Exercise directions ->
The word "Мешки" may appear in some lines of the data; copy every such line.

[Transcribed page contents]
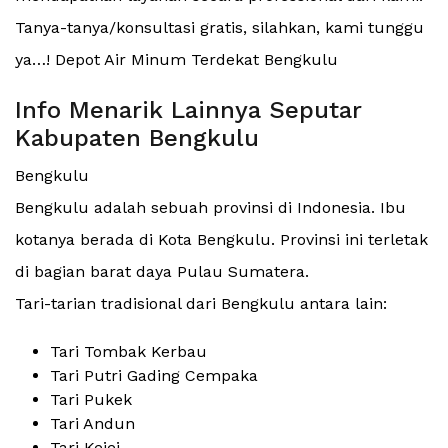
Tanya-tanya/konsultasi gratis, silahkan, kami tunggu
ya…! Depot Air Minum Terdekat Bengkulu
Info Menarik Lainnya Seputar
Kabupaten Bengkulu
Bengkulu
Bengkulu adalah sebuah provinsi di Indonesia. Ibu
kotanya berada di Kota Bengkulu. Provinsi ini terletak
di bagian barat daya Pulau Sumatera.
Tari-tarian tradisional dari Bengkulu antara lain:
Tari Tombak Kerbau
Tari Putri Gading Cempaka
Tari Pukek
Tari Andun
Tari Kejei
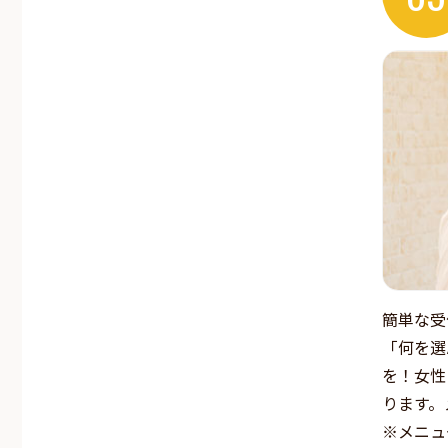
簡単な受
「何を選
を！女性
ります。
※メニュ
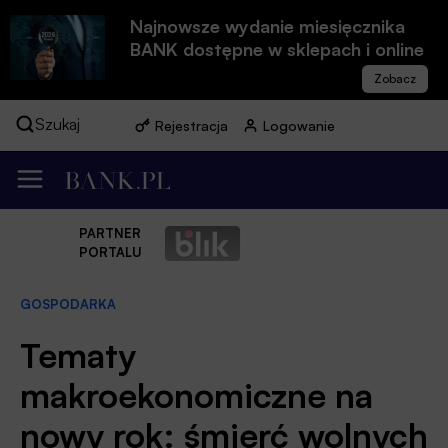
Najnowsze wydanie miesięcznika
BANK dostępne w sklepach i online
Szukaj
Rejestracja
Logowanie
PARTNER
PORTALU
GOSPODARKA
Tematy
makroekonomiczne na
nowy rok: śmierć wolnych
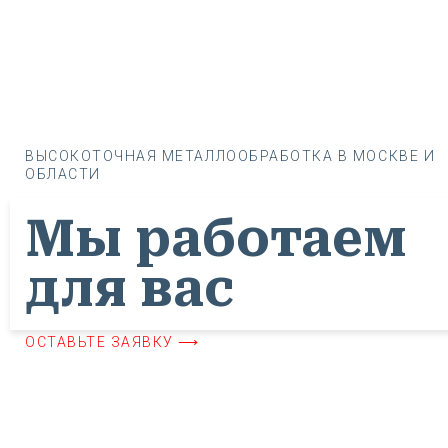
ВЫСОКОТОЧНАЯ МЕТАЛЛООБРАБОТКА В МОСКВЕ И
ОБЛАСТИ
Мы работаем
для вас
ОСТАВЬТЕ ЗАЯВКУ ⟶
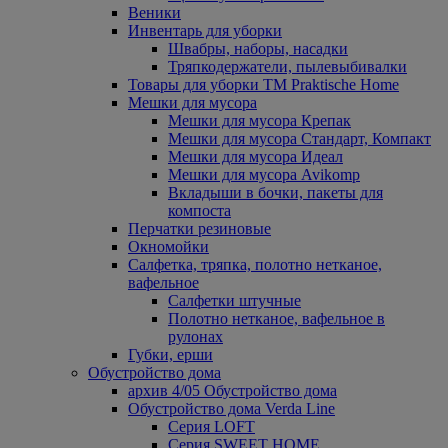
Веники
Инвентарь для уборки
Швабры, наборы, насадки
Тряпкодержатели, пылевыбивалки
Товары для уборки ТМ Praktische Home
Мешки для мусора
Мешки для мусора Крепак
Мешки для мусора Стандарт, Компакт
Мешки для мусора Идеал
Мешки для мусора Avikomp
Вкладыши в бочки, пакеты для
компоста
Перчатки резиновые
Окномойки
Салфетка, тряпка, полотно нетканое,
вафельное
Салфетки штучные
Полотно нетканое, вафельное в
рулонах
Губки, ерши
Обустройство дома
архив 4/05 Обустройство дома
Обустройство дома Verda Line
Серия LOFT
Серия SWEET HOME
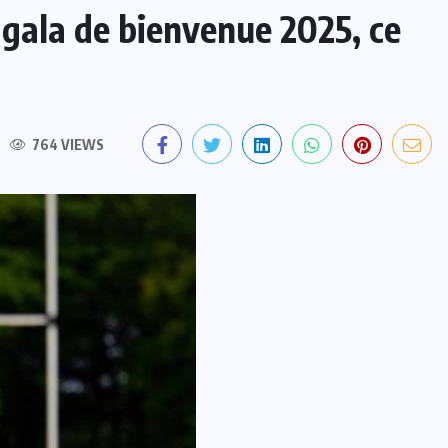
 gala de bienvenue 2025, ce
764 VIEWS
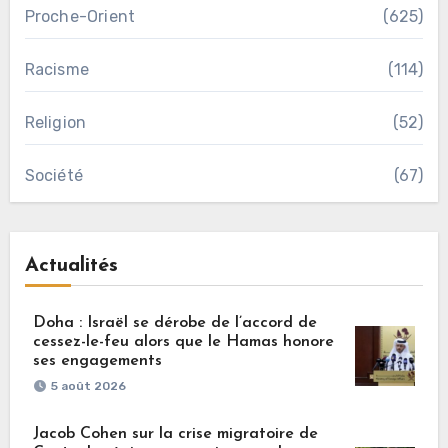
Proche-Orient
(625)
Racisme
(114)
Religion
(52)
Société
(67)
Actualités
Doha : Israël se dérobe de l’accord de
cessez-le-feu alors que le Hamas honore
ses engagements
5 août 2026
Jacob Cohen sur la crise migratoire de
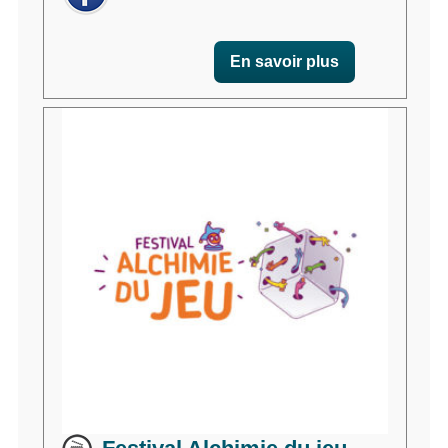
En savoir plus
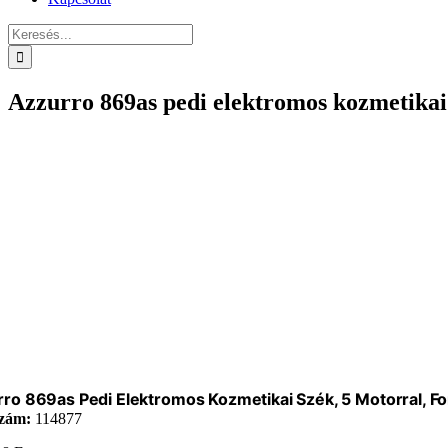
Keresés...
Azzurro 869as pedi elektromos kozmetikai 
ro 869as Pedi Elektromos Kozmetikai Szék, 5 Motorral, Fo
zám:
114877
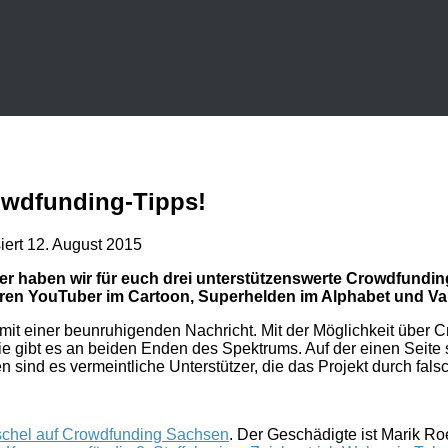
wdfunding-Tipps!
iert
12. August 2015
mer haben wir für euch drei unterstützenswerte Crowdfunding
tieren YouTuber im Cartoon, Superhelden im Alphabet und V
l mit einer beunruhigenden Nachricht. Mit der Möglichkeit über
e gibt es an beiden Enden des Spektrums. Auf der einen Seite
 sind es vermeintliche Unterstützer, die das Projekt durch fal
schel auf Crowdfunding Sachsen
. Der Geschädigte ist Marik R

Answer section ->
Мешки для мусора
Мешки для мусора Крепак
Мешки для мусора Стандарт, Компакт
Мешки для мусора Идеал
Мешки для мусора Avikomp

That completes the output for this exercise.